Normfinder and geNorm were used to identify suitable ECs for the relative quantitation of miRNA in fresh-frozen primary breast tissue. There was no effect of tissue group on scaled EC expression (P > 0.05, Fig. 1). As previously stated [21] this is an important validation prior to use of geNorm and NormFinder as these models assume candidates are not differentially expressed between experimental groups. The absence of a significant difference in EC expression between groups does not necessarily equate to equivalent expression. Equivalence of expression was assessed using the equivalence test [41]. Equivalent expression between the independent tumour and normal breast tissues was confirmed for all ECs using a fold change cut-off of 3. Equivalent expression between the malignant and benign tumour groups was also assessed and was confirmed for all ECs with the exception of Z30 using the same cut-off. Using the benign, MF, BM and VBM subgroups, NormFinder calculated the intra- and intergroup variations and identified let-7a as the single most stable EC with a stability value of 0.312. However, the use of more than one EC is believed to increase the accuracy of quantitation compared to the use of a single EC [30, 54, 55] and use of let-7a alone would therefore not be recommended. The EC gene pair, let-7a and RNU48 had an improved NormFinder stability value of 0.221.
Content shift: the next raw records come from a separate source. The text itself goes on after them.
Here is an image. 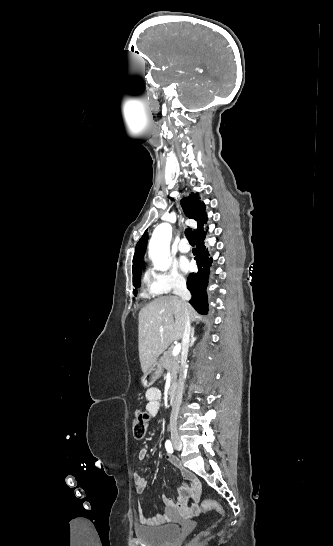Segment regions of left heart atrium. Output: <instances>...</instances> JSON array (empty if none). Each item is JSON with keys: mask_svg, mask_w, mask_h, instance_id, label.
Returning a JSON list of instances; mask_svg holds the SVG:
<instances>
[{"mask_svg": "<svg viewBox=\"0 0 333 546\" xmlns=\"http://www.w3.org/2000/svg\"><path fill=\"white\" fill-rule=\"evenodd\" d=\"M179 266H180L181 270L184 271V272H187L190 269V264L185 258H182L180 260Z\"/></svg>", "mask_w": 333, "mask_h": 546, "instance_id": "obj_1", "label": "left heart atrium"}]
</instances>
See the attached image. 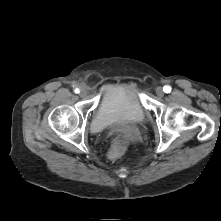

GeNorm generates a gene-stability measure (M) which may be defined as the average pairwise variation (V) for one candidate EC gene compared to all other candidate EC genes. Stepwise exclusion of the gene with the highest M value results in recalculation of M values for the remaining genes and ultimately, the identification of the most stable pair [30]. The wide range in M values depicts the high variability detected in candidate EC gene stability (Table 2). The differences in miR-30* expression detected between the tissue groups varied greatly depending on which single EC was used for normalisation. For example, in the BEN and BM breast tissues, the expression of miR-30* could be made to appear up- or down-regulated relative to normal breast tissue depending on the EC gene used (Fig. 2A). These results draw particular attention to the potential effect of EC choice on the outcome of a study and demonstrates the need for validation of candidate ECs to produce reliable expression data. In geNorm, a normalisation factor (NF) is generated for each sample using the geometric average of the expression of the most stable EC genes. The pairwise variation value, V is the variation between two sequential NFs (Vn/n+1, where n = the number of ECs used). The recommended pairwise variation of 0.15 is a guideline value and is not intended as an absolute cut-off. This guideline value may not always be achievable [56] but should be considered, particularly if small expression differences are to be measured. The lowest pairwise variation value was achieved when the top 5 candidate genes were used as ECs (0.220, Fig. 3B). Let-7a and miR-16 were identified as the most stable pair of EC genes using geNorm. Significant differences in miR-30* expression were detected between the tissue groups using either the top two ECs (P = 0.01) or the top five ECs (P = 0.002, Fig. 2B). The post-hoc analyses revealed both normalisation approaches detected significant differences between the BM vs MF groups, the BM vs VBM groups and the BEN vs VBM groups but each approach detected an additional intergroup difference not detected by the other approach. The number of genes to use in a normalisation strategy is in most cases, a trade off between required resolution and practicality and for most purposes the EC gene combination let-7a and miR-16 should suffice. Both genes had the lowest stability values, as determined by geNorm and NormFinder (Table 2).

Figure 3
figure 3

Boxplot of miR-30* relative quantities in benign (BEN, clear), bone metastases (BM, dark), metastases free (MF, dashed) and visceral and bone metastases (VBM, shaded) tissues using different normalisation strategies. (Q. rel = E -ΔΔCt). The boxes represent the interquartile range. The line drawn through the boxes represents the median. Whiskers extend to the highest and lowest values in the data set. (A) miR-30* normalised using each EC individually. MiR-30* expression was significantly different between the tissue subgroups (P < 0.05) except when using miR-26b as a single EC. (B) miR-30* normalised using geNorm's top two recommended ECs (2 × ECs = let-7a and miR-16) and geNorm's top five recommended ECs (5 × ECs = let-7a, miR-16, miR-26b, miR-21 and RNU48). miR-30* was differentially expressed between groups using either the top 2 or the top 5 most stable ECs (p < 0.05). A significant difference was detected between the MF and VBM groups using the 5 EC gene approach, this was not detected when using the top 2 ECs for normalization.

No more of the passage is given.